A vice (or its counterpart, a virtue), first of all, is a habit or a character trait. Unlike something we are born with—such as an outgoing personality or a predisposition to have high cholesterol levels—virtues and vices count as moral qualities. We can cultivate habits or break them down over time through our repeated actions (7).
This study will be an exploration of our hearts and habits, as both inform and shape each other. The invitation will be to investigate how our hearts and habits have been misshappen by the vices and how the gospel, by the work of the Holy Spirit reforms us.
Before you begin:
Write down a definition of each of the vices, as you understand them, or write down what you believe to be the most common definition that Christians would likely define it as. We will compare them to Rebecca DeYoung’s definitions as we go. I hope that it we be a good exercise to begin each session, wrestling with our preconceived notions of the vices and how they might be affirmed or turned on their heads.
Here are a few questions that can be used as a starting point for each session.
- What stood out to you from the pastor’s sermon?
- What was new or surprising?
- What would you like to learn about more?
- How were you challenged?
Pride/Vainglory
Vainglory is the excessive and disordered desire for recognition and approval from others (42).
Pride excessively concerns excellence itself (i.e., my excelling others); vainglory, by contrast, concerns primarily the display or manifestation of my excellence (45). In other words, it doesn’t even matter so much if you are good at something, what matters more is if you are seen as good at it.
- How do these definitions of Pride/Vainglory compare with yours? What is the same or different?
- Where have you seen vainglory prized in culture? Can you think of examples in your own life?
“Be careful not to practice your righteousness in front of others to be seen by them. If you do, you will have no reward from your Father in heaven. “So when you give to the needy, do not announce it with trumpets, as the hypocrites do in the synagogues and on the streets, to be honored by others. Truly I tell you, they have received their reward in full. But when you give to the needy, do not let your left hand know what your right hand is doing, so that your giving may be in secret.

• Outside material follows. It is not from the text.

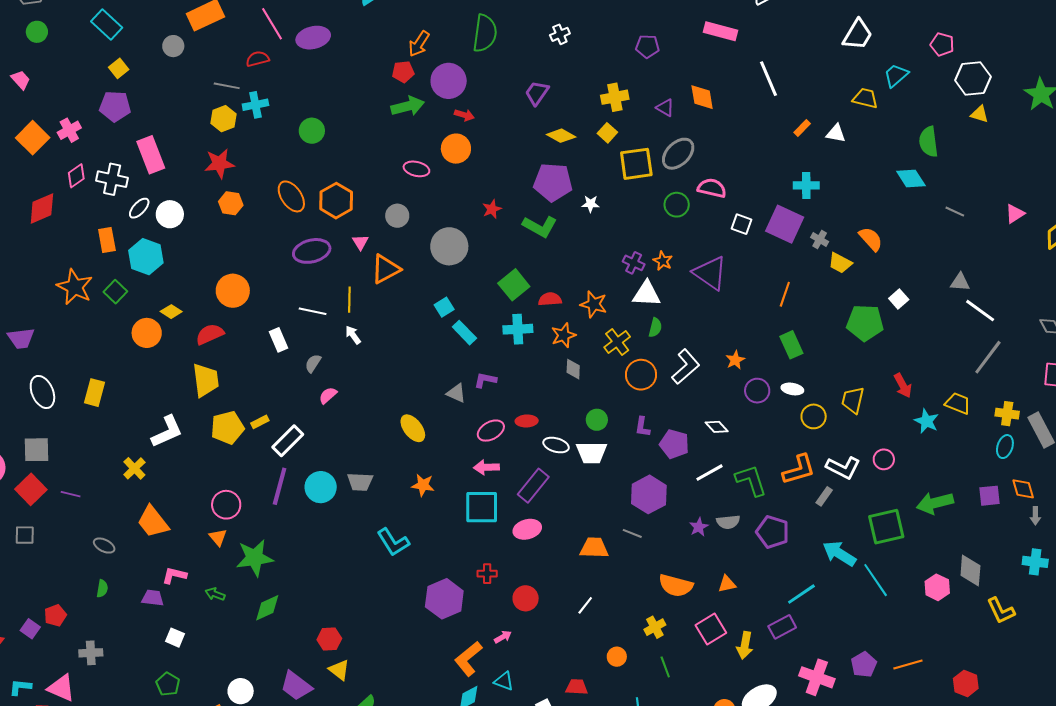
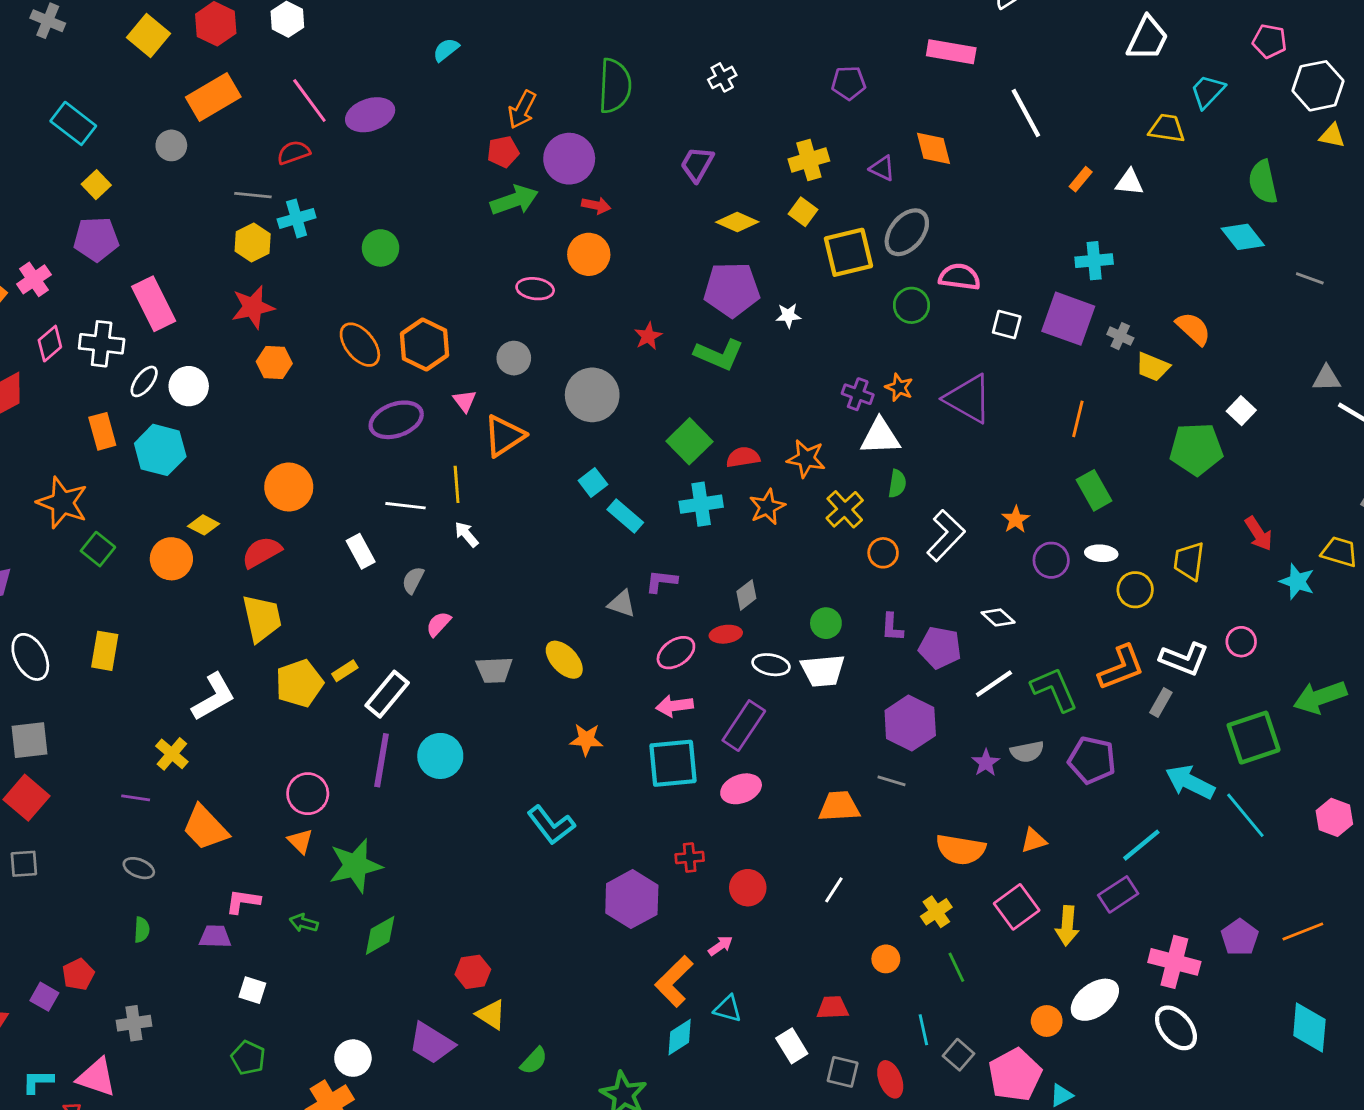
green square: (115, 292) -> (98, 549), moved
gray diamond: (573, 369) -> (746, 595), moved, turned 55
orange circle: (641, 375) -> (883, 553), size x0.7
gray trapezoid: (360, 482) -> (494, 670), moved
purple line: (71, 494) -> (136, 798), moved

Then your Father, who sees what is done in secret, will reward you.” (Matthew 6:1-4)
- Why do we love recognition for the things we do well?

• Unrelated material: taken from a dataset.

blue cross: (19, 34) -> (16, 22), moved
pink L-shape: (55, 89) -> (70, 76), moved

- Why is the temptation to flaunt our righteousness so serious, and so easy to succumb to?
“You are the light of the world. A town built on a hill cannot be hidden. Neither do people light a lamp and put it under a bowl. Instead they put it on its stand, and it gives light to everyone in the house. In the same way, let your light shine before others, that they may see your good deeds and glorify your Father in heaven.” (Matthew 5:14-16)
- How do we determine if we are shining a light that points to our glory or to God’s glory?

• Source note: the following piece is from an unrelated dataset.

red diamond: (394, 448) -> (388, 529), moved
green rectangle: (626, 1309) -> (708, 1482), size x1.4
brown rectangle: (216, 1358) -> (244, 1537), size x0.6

“This is to my Father’s glory, that you bear much fruit, showing yourselves to be my disciples.” (John 15:8)
Relinquishing our reputation-seeking yields a significant reward: we have a chance to be truly known and loved (59).
- What holds us back from letting people know the real us, instead of the reputation that we have cultivated?
- Before we can be known by others, we must first allow ourselves to be known by God (and to know him). What practices help you to be known by God?
Remedy to Pride/Vainglory:
Jesus modeled a spiritually healthy rhythm of sociability and solitude: he ministered among the crowds, teaching and healing, but balanced that work by withdrawing often to a solitary place to pray (61-62).
- How does solitude work against pride and vainglory?
- What does solitude look like for you?
Envy
DeYoung describes envy this way: In envy, we eye the internal qualities of another person, qualities that give a person worth, honor, standing, or status (69). Envy can also be described as not being able to delight in the good that someone else is experiencing because you want it for yourself.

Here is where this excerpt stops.